*** Opening Given data ***
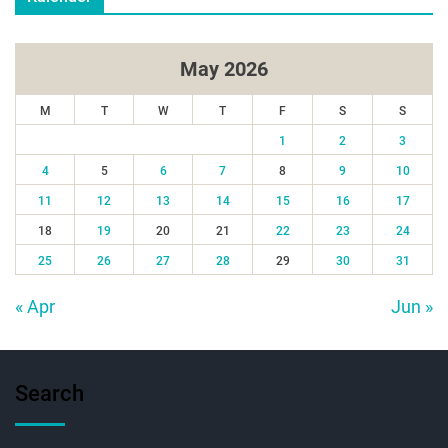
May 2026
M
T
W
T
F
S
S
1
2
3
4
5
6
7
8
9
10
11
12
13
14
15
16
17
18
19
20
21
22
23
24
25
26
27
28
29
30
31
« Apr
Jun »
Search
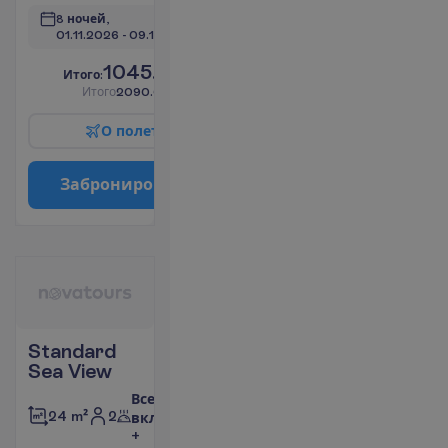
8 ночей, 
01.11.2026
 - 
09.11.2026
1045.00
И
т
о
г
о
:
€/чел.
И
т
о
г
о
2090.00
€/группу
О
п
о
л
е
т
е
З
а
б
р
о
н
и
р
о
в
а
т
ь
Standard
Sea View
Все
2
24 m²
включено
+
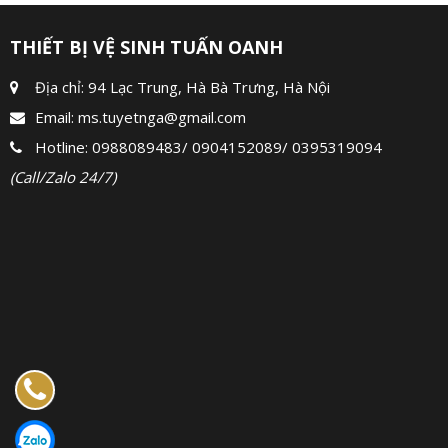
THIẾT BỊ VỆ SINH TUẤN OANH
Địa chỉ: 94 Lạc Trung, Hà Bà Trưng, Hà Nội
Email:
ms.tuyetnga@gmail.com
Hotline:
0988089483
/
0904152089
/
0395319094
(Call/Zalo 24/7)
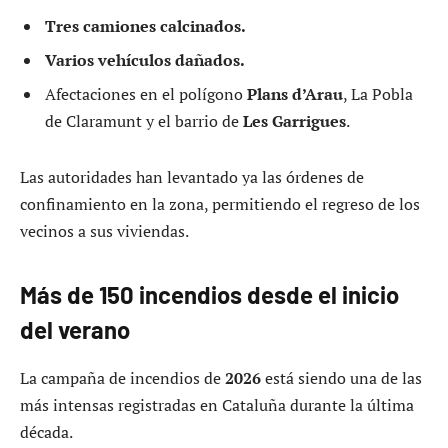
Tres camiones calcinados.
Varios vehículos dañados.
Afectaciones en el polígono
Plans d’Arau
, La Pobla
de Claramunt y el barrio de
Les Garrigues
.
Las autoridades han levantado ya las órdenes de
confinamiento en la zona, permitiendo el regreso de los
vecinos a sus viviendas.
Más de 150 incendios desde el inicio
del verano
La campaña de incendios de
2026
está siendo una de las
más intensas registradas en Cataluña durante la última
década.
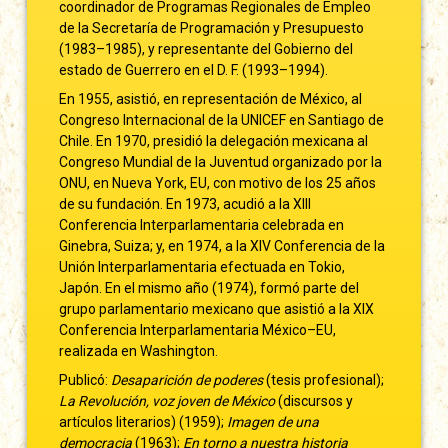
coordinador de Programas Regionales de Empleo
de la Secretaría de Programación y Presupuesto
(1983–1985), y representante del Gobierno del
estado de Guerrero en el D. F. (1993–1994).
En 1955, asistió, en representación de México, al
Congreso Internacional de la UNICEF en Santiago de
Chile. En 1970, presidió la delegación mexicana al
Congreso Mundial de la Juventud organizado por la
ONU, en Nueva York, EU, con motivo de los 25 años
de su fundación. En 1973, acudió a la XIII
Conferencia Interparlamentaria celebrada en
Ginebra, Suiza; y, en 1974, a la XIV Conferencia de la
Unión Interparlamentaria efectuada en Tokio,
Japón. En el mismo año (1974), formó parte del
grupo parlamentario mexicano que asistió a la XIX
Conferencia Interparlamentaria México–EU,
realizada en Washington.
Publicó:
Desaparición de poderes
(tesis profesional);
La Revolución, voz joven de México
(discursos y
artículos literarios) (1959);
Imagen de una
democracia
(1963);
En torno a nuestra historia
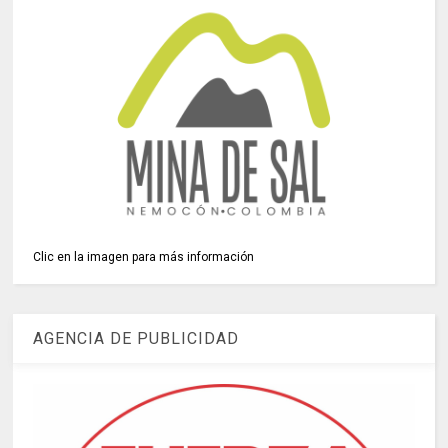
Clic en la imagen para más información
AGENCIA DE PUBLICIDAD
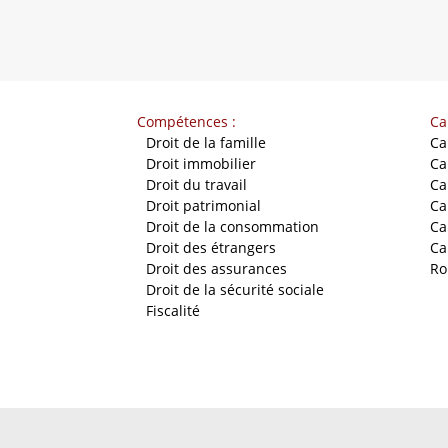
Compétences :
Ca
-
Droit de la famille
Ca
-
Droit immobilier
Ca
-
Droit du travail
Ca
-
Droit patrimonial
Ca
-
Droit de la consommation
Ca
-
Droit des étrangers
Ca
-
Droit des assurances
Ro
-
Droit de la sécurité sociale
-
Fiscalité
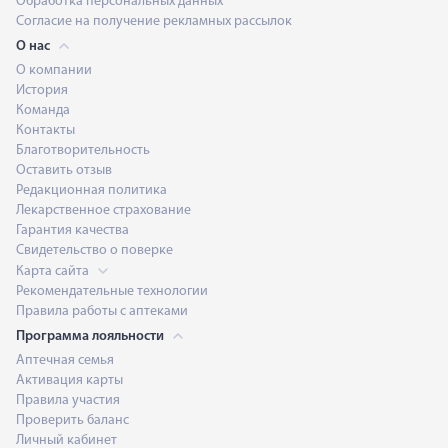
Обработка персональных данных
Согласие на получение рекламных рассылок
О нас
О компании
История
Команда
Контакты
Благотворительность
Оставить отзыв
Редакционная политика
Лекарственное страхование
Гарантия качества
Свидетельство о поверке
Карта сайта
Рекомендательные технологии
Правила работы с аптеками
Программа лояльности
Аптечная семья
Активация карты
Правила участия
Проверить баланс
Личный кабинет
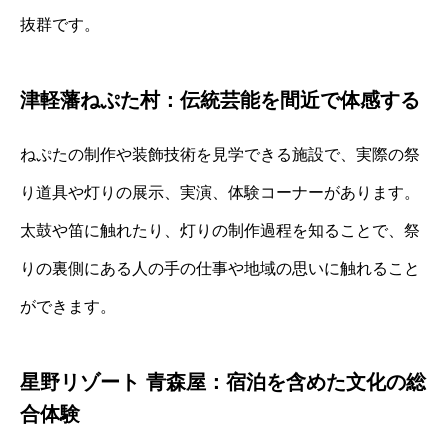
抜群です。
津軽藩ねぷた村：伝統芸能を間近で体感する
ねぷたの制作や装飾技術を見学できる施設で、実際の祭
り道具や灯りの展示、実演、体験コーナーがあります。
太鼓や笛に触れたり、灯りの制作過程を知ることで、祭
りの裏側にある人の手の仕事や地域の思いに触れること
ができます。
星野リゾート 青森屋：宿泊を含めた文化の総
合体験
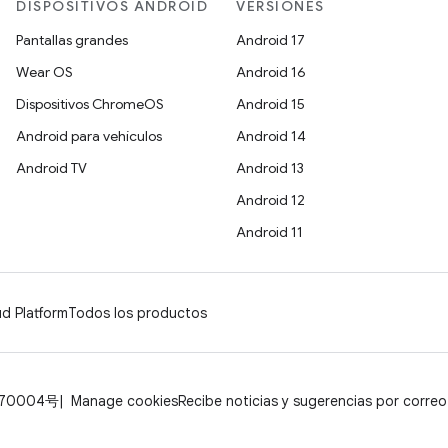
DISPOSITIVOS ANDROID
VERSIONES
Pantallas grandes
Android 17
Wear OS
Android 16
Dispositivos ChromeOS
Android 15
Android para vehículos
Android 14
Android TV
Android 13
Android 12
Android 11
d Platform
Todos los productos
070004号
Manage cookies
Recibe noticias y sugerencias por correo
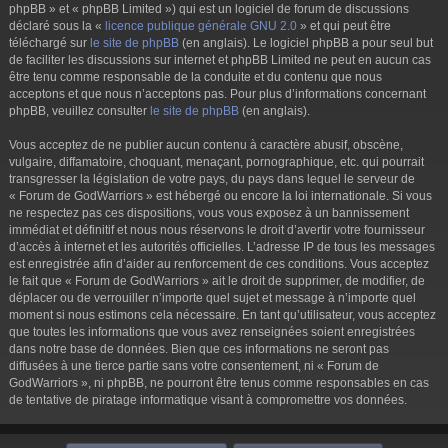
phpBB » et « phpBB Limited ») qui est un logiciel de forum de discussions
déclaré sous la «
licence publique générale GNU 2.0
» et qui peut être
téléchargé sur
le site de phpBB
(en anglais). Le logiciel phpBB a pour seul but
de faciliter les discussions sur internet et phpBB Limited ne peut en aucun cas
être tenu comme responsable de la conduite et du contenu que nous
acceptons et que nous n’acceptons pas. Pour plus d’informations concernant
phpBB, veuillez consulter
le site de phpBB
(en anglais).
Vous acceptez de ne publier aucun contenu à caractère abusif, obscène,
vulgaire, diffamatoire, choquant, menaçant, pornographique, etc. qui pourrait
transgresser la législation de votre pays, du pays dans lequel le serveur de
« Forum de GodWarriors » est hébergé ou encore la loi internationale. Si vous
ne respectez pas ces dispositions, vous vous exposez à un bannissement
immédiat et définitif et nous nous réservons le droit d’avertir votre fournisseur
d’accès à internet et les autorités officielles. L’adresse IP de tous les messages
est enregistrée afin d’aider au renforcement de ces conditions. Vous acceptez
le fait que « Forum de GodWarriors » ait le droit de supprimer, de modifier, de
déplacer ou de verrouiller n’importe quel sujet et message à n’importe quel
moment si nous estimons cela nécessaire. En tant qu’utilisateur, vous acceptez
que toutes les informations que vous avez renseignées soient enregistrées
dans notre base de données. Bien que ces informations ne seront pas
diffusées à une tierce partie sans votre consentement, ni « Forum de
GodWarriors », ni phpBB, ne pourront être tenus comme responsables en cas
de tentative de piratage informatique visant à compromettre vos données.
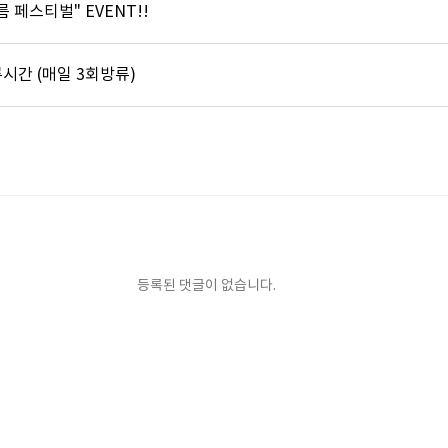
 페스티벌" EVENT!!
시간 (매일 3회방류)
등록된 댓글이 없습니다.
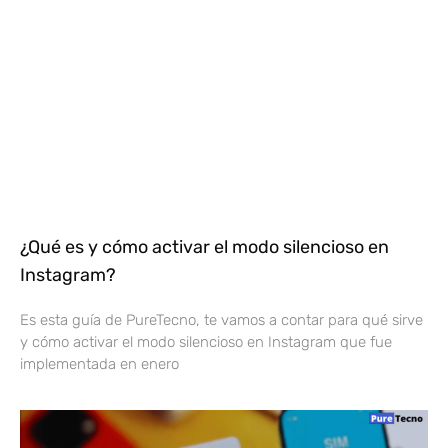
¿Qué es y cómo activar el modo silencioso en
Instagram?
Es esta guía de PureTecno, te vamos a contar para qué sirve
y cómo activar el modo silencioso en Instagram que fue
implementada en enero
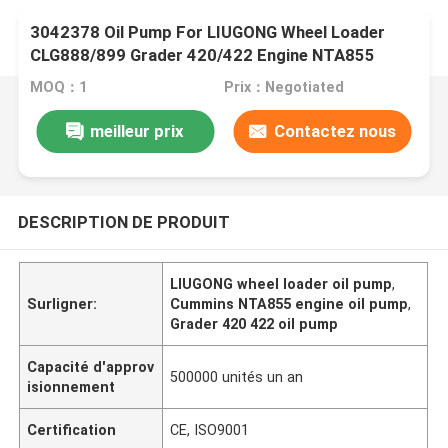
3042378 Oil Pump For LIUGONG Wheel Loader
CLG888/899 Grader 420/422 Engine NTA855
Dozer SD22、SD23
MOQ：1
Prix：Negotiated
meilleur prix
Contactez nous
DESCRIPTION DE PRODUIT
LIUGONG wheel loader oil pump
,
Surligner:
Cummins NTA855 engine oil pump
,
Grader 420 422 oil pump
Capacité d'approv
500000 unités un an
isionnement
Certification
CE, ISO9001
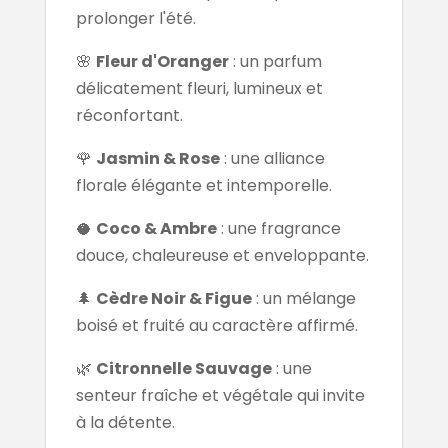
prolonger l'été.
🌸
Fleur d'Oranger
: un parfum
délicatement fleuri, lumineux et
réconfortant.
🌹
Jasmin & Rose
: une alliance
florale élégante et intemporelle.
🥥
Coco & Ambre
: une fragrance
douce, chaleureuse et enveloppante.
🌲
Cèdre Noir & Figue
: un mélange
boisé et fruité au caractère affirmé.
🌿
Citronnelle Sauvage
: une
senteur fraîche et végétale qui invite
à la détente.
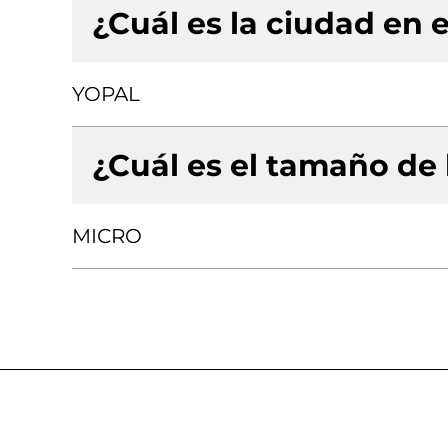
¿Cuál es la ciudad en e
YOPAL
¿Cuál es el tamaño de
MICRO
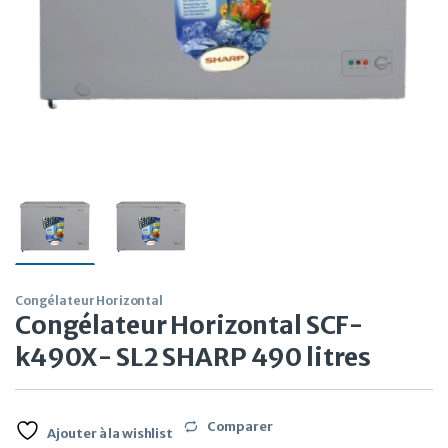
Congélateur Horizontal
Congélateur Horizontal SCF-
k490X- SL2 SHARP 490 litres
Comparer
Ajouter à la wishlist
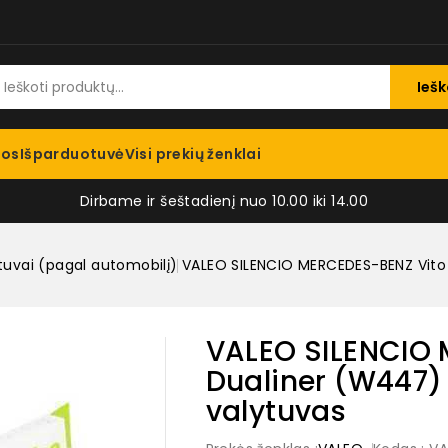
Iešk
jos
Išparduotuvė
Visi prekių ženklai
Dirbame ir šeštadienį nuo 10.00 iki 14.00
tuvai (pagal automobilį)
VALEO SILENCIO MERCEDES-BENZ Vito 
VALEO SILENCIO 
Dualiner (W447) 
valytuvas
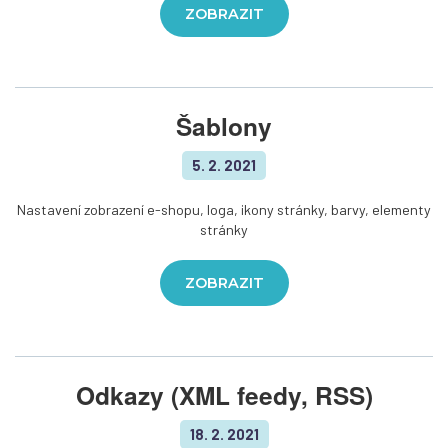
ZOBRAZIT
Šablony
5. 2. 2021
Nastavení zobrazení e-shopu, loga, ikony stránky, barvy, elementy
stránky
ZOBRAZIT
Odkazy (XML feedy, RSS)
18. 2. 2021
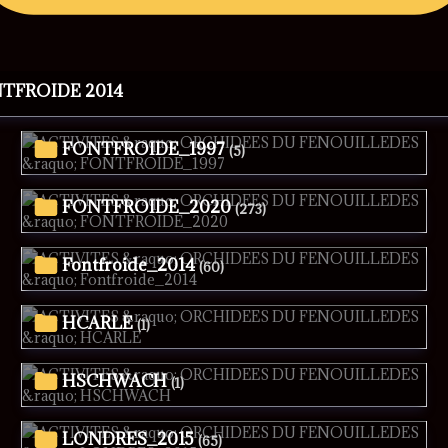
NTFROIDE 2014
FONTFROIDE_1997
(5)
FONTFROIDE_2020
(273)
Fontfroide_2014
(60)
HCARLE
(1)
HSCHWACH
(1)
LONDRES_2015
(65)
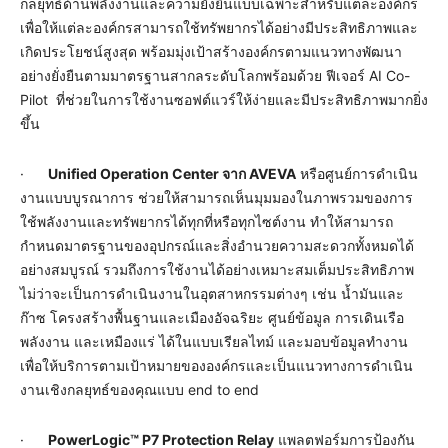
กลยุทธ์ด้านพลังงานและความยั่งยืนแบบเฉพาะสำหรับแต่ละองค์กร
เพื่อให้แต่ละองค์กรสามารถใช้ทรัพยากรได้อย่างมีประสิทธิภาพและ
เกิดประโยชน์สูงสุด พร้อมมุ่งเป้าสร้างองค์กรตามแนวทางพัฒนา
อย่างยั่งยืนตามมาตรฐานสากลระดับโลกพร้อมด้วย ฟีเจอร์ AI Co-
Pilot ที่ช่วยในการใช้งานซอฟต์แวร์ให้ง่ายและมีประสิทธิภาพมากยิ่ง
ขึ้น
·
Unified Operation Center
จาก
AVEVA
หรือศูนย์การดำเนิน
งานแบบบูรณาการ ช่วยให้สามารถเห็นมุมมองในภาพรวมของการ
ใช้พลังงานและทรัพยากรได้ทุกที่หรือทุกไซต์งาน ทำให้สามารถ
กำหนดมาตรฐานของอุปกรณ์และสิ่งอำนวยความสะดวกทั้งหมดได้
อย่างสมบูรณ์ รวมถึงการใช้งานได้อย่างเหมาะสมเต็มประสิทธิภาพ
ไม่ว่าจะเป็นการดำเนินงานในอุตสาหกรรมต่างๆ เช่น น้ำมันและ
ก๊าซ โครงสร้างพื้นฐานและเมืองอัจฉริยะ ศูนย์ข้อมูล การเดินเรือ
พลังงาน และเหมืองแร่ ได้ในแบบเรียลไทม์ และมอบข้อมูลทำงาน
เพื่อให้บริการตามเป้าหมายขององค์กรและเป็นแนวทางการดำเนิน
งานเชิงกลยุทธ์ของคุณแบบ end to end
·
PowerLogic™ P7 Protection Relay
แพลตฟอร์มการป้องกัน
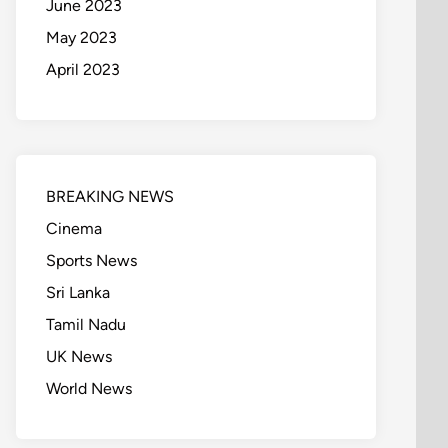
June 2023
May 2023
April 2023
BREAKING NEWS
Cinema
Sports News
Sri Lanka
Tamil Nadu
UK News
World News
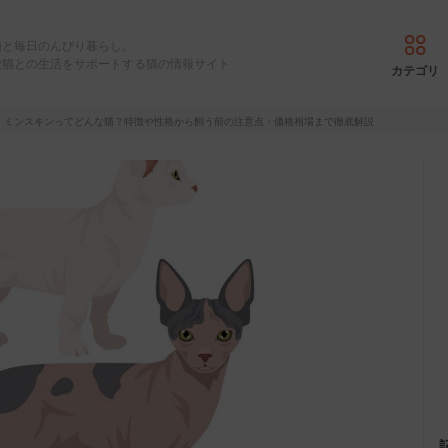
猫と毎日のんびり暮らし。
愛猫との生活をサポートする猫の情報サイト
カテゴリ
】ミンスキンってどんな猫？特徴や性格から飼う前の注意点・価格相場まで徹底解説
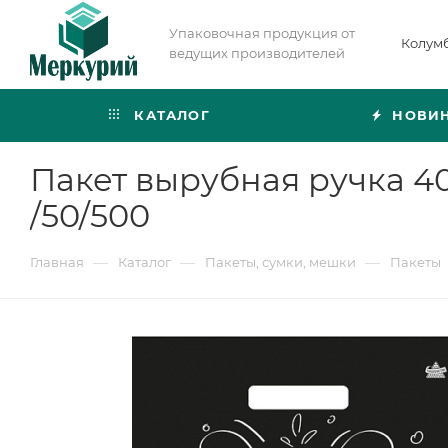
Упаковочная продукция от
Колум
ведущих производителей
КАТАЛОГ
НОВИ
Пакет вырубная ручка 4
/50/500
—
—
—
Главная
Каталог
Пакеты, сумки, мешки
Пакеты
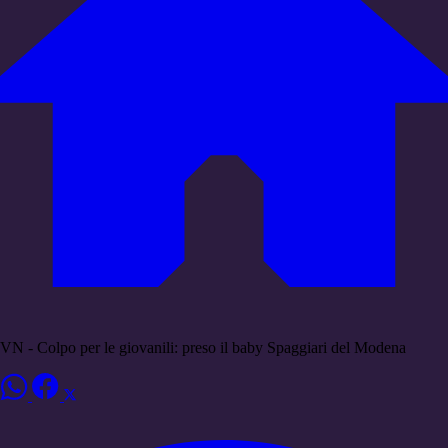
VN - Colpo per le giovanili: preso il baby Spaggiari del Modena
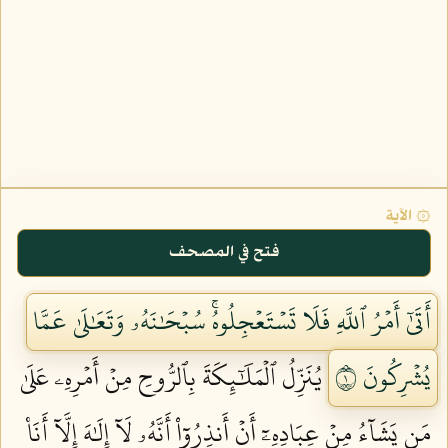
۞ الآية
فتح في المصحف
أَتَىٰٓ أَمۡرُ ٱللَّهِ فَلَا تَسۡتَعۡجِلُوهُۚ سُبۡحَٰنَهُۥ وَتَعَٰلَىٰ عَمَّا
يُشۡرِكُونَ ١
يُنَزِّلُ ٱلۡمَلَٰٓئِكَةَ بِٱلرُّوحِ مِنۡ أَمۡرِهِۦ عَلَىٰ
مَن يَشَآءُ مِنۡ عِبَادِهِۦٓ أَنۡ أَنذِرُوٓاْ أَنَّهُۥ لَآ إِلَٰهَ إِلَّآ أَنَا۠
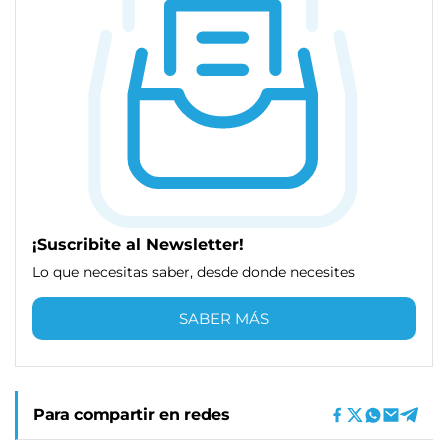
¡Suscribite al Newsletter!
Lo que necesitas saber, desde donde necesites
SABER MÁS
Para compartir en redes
*** Closing Given data ***
How to complete this task:
If a line in the records above includes the string "ละองค", copy it.

Answer below:
กลยุทธ์ด้านพลังงานและความยั่งยืนแบบเฉพาะสำหรับแต่ละองค์กร
เพื่อให้แต่ละองค์กรสามารถใช้ทรัพยากรได้อย่างมีประสิทธิภาพและ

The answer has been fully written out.